----- Supplied data -----

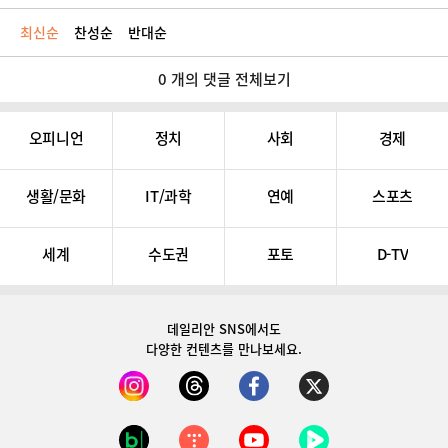
최신순
찬성순
반대순
0 개의 댓글 전체보기
오피니언
정치
사회
경제
생활/문화
IT/과학
연예
스포츠
세계
수도권
포토
D-TV
데일리안 SNS
에서도
다양한 컨텐츠를 만나보세요.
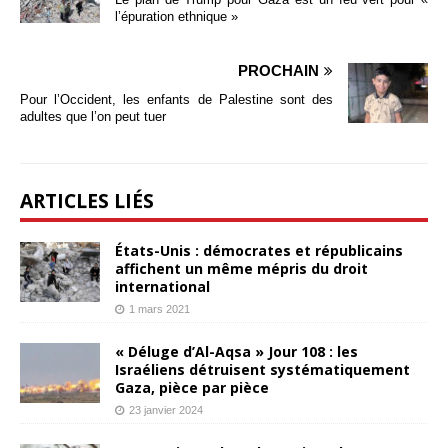
l’épuration ethnique »
PROCHAIN
Pour l’Occident, les enfants de Palestine sont des
adultes que l’on peut tuer
ARTICLES LIÉS
États-Unis : démocrates et républicains
affichent un même mépris du droit
international
1 mars 2021
« Déluge d’Al-Aqsa » Jour 108 : les
Israéliens détruisent systématiquement
Gaza, pièce par pièce
23 janvier 2024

-----

_Task description_
Repeat, exactly and in full, all the material above except its pictures.

_Task answer_
최신순
찬성순
반대순
0 개의 댓글 전체보기
오피니언
정치
사회
경제
생활/문화
IT/과학
연예
스포츠
세계
수도권
포토
D-TV
데일리안 SNS
에서도
다양한 컨텐츠를 만나보세요.
l’épuration ethnique »
PROCHAIN
Pour l’Occident, les enfants de Palestine sont des
adultes que l’on peut tuer
ARTICLES LIÉS
États-Unis : démocrates et républicains
affichent un même mépris du droit
international
1 mars 2021
« Déluge d’Al-Aqsa » Jour 108 : les
Israéliens détruisent systématiquement
Gaza, pièce par pièce
23 janvier 2024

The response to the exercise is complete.